Brent_Addis · ‎01-28-2024

I would run them separately and use MLAG for dual homing between any local devices you want to plug in.

If your provider if able to offer layer 2 between the two links, you could either run LACP if available, or perhaps EAPS for automated failover (Have done this over very long distances, worked flawlessly)

This will allow you to reboot one switch at a time for maintenance.

You can run seperate OSPF routing engines between the two (It's been many years since I have done this, having moved everything to Fabric)

1. MLAG Basics:

MLAG Peer Link: The switches in an MLAG pair are interconnected by a peer link. This link is used to synchronize state between the switches and forward traffic from one switch to the other when needed.
ICL (Inter-Chassis Link): In Extreme Networks terminology, the direct connection between MLAG peers is called an ICL. It's used to forward traffic that is received on one MLAG peer but needs to be transmitted out of a port on the other MLAG peer.

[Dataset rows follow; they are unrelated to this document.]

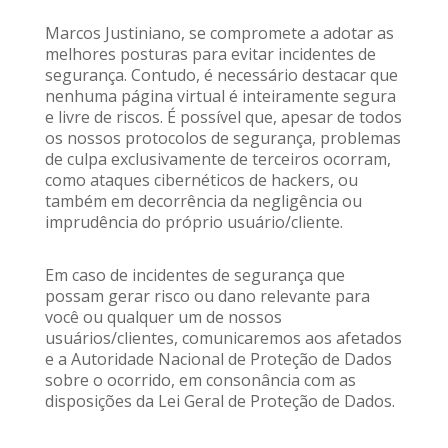
Marcos Justiniano, se compromete a adotar as
melhores posturas para evitar incidentes de
segurança. Contudo, é necessário destacar que
nenhuma página virtual é inteiramente segura
e livre de riscos. É possível que, apesar de todos
os nossos protocolos de segurança, problemas
de culpa exclusivamente de terceiros ocorram,
como ataques cibernéticos de hackers, ou
também em decorrência da negligência ou
imprudência do próprio usuário/cliente.
Em caso de incidentes de segurança que
possam gerar risco ou dano relevante para
você ou qualquer um de nossos
usuários/clientes, comunicaremos aos afetados
e a Autoridade Nacional de Proteção de Dados
sobre o ocorrido, em consonância com as
disposições da Lei Geral de Proteção de Dados.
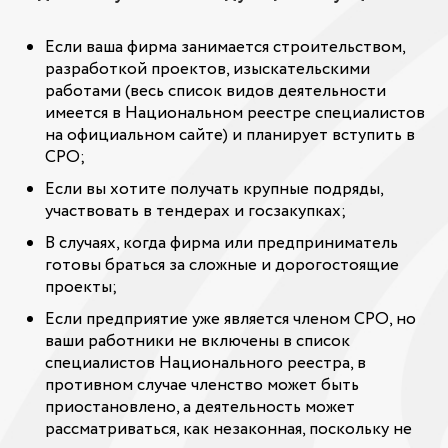
Если ваша фирма занимается строительством,
разработкой проектов, изыскательскими
работами (весь список видов деятельности
имеется в Национальном реестре специалистов
на официальном сайте) и планирует вступить в
СРО;
Если вы хотите получать крупные подряды,
участвовать в тендерах и госзакупках;
В случаях, когда фирма или предприниматель
готовы браться за сложные и дорогостоящие
проекты;
Если предприятие уже является членом СРО, но
ваши работники не включены в список
специалистов Национального реестра, в
противном случае членство может быть
приостановлено, а деятельность может
рассматриваться, как незаконная, поскольку не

2. OSPF in an MLAG Environment:

Single Control Plane: Even though there are two physical switches, MLAG makes them appear as a single logical switch from a Layer 2 perspective. However, for Layer 3 protocols like OSPF, each switch still operates independently.
Independent OSPF Instances: Each switch runs its own instance of OSPF. They don't share OSPF information directly with each other; instead, they interact with other routers in the network individually.
Redundancy: Each switch establishes its own neighbor relationships and participates in OSPF as an individual router. This provides redundancy because if one switch fails, the other can continue to forward traffic.
MLAG Ports and OSPF: If an OSPF neighbor is connected to an MLAG port (a port that is part of a multi-chassis link aggregation group), the OSPF process sees this as a single connection due to the MLAG configuration, even though the neighbor can physically connect to two different switches.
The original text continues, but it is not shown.